Behind, the palace tears itself apart.


 

 

XV

 

Here they come,

carrying their bottles,

fluorescent dwarves

with ropes and ladders

and gasping mouth-pipes.

They come to me

– Mother of the World –

in high sun, driven, it seems,

by a desire to festoon

my hair with billowing

rainbow bunting.

I don’t mind, I suppose.

But it does get tiresome.

And if I sneeze

they tumble away,

or dig in their heels

and jab hooks in my skin.

Some love me so much

they choose to stay:

sleep on my chest,

hide under my joints,

green boots gleaning.

But from time to time,

when the fancy takes me,

I blow the cloud windward

and let them come.

Feel their feet tickle my ears

as they hold open their arms.

I wink at Lhotse,

she gives me a nod

and together we turn

our foreheads to the sky.

 


 

 

Tightrope

 

There are so many things that I hold dear:

like muddied hands, our walks along the shore.

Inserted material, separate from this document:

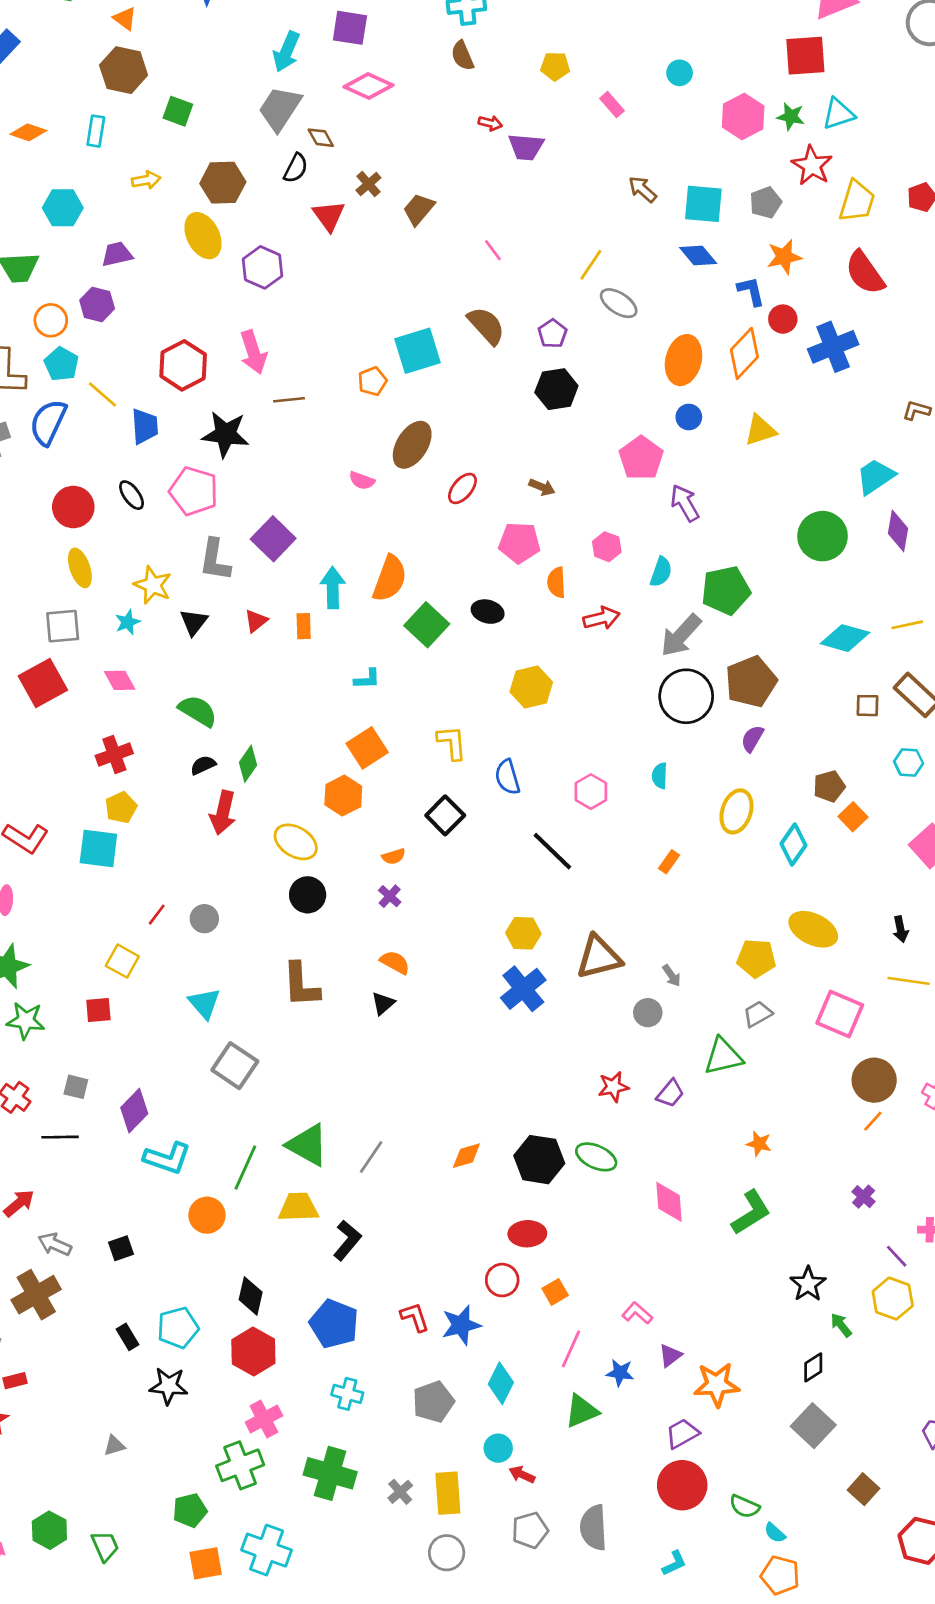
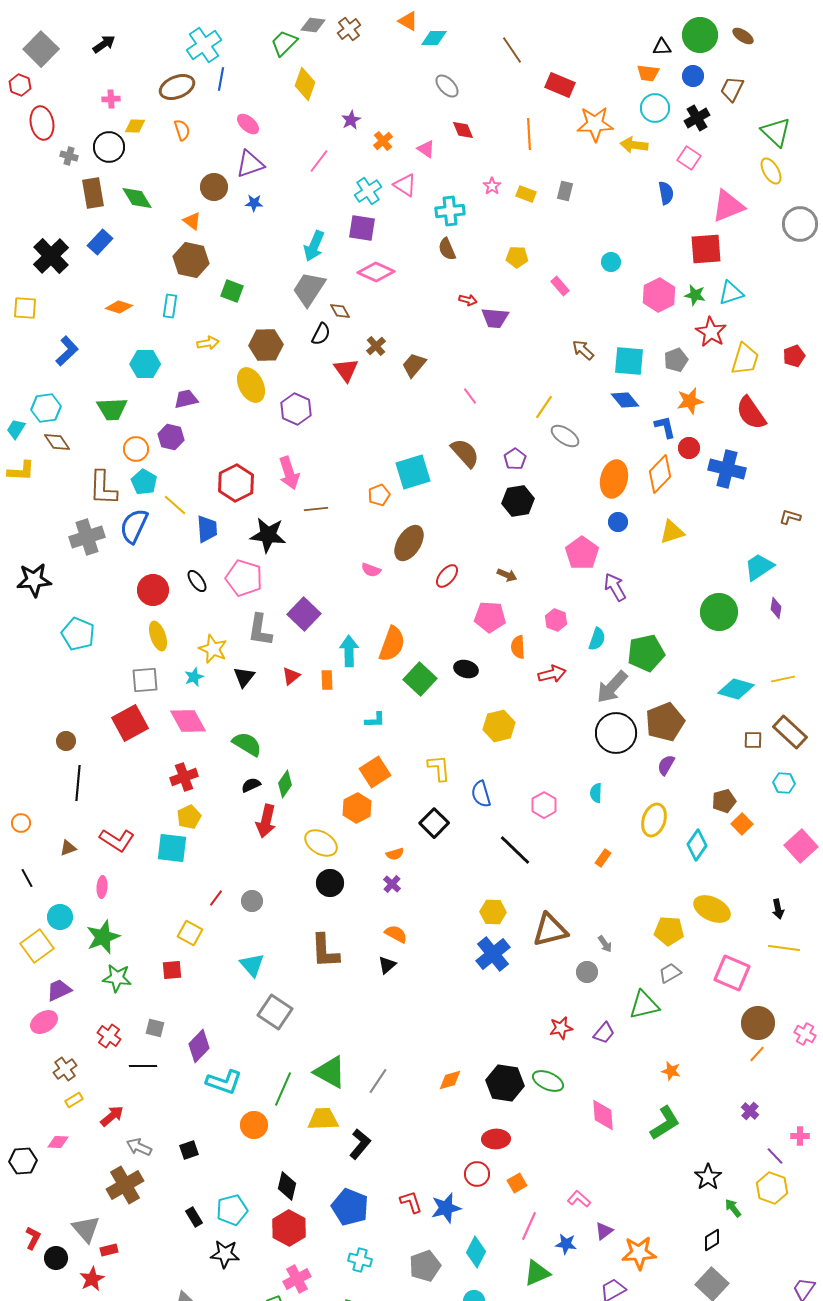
blue cross: (833, 347) -> (727, 469), turned 36
purple diamond: (898, 531) -> (776, 608), size x0.7
pink diamond: (120, 680) -> (188, 721), size x1.5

Sometimes I forget you’re no longer here,

 

that you cannot see this now, cannot hear.

And as I know how quickly sleek grief thaws,

there are so many things that I hold. Dear

 

God we’d fight for days though, you’d disappear

from sight. I must remind myself, because

sometimes I forget. You’re no longer here

 

to remind me, you see. The rip, the tear

of wires and blood, the shred of heart and gauze:

there are so many things. That I hold dear

 

to them, all these battle-won souvenirs,

is because they’re all I have. Final flaws.

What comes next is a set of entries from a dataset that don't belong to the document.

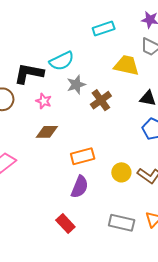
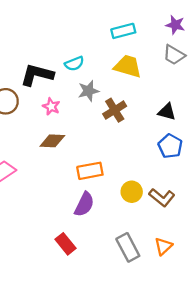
cyan semicircle: (62, 61) -> (74, 64), size x0.7
yellow trapezoid: (126, 65) -> (128, 66), moved
gray rectangle: (122, 223) -> (128, 247), turned 45

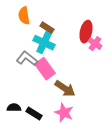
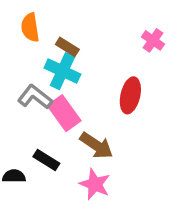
red ellipse: (86, 32) -> (130, 95), moved
pink cross: (95, 44) -> (153, 40), moved
black rectangle: (34, 114) -> (46, 160), moved

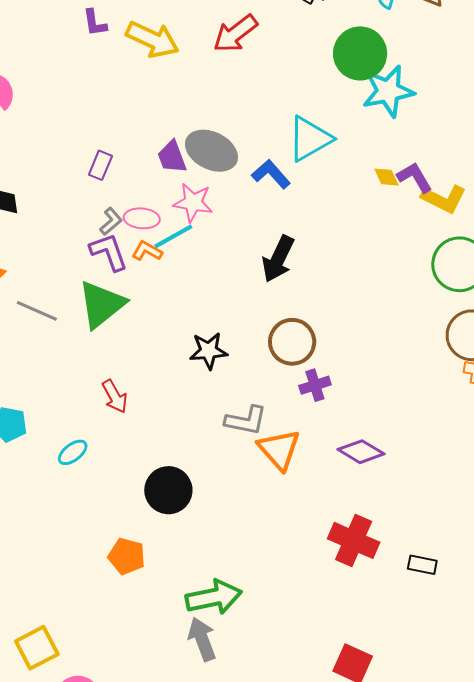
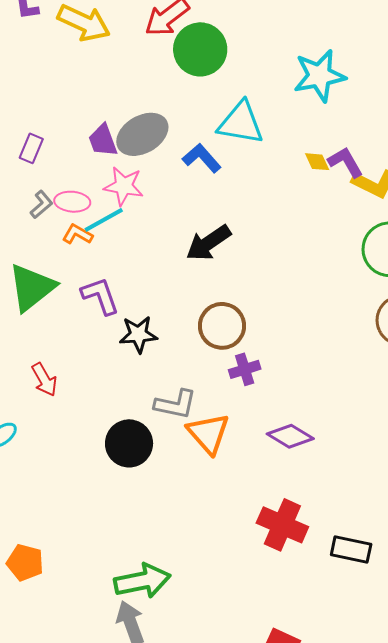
green circle: (360, 53) -> (200, 49), moved
cyan triangle: (310, 139) -> (241, 123), turned 39
gray ellipse: (211, 151) -> (142, 134), turned -57
purple L-shape: (109, 252) -> (100, 296), moved
black arrow: (278, 259) -> (208, 243), turned 30
black circle: (168, 490) -> (129, 443), moved
orange pentagon: (127, 556) -> (25, 562), moved
black rectangle: (422, 565) -> (351, 549), size x1.4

Sometimes I forget you’re no longer here,

 

set you a plate, expect you to appear,

your loaded footsteps and key in the door.

There are so many things that I hold dear.

Sometimes I forget you’re no longer here.

 

 


Helen Jackson is in her final year of the MA in Creative Writing at Birkbeck. By day she is an accountant but by night procrastinates about putting pen to paper. She likes writing formal verse and once had a sestina published in a City Lit anthology. One day she will possibly get around to joining Twitter.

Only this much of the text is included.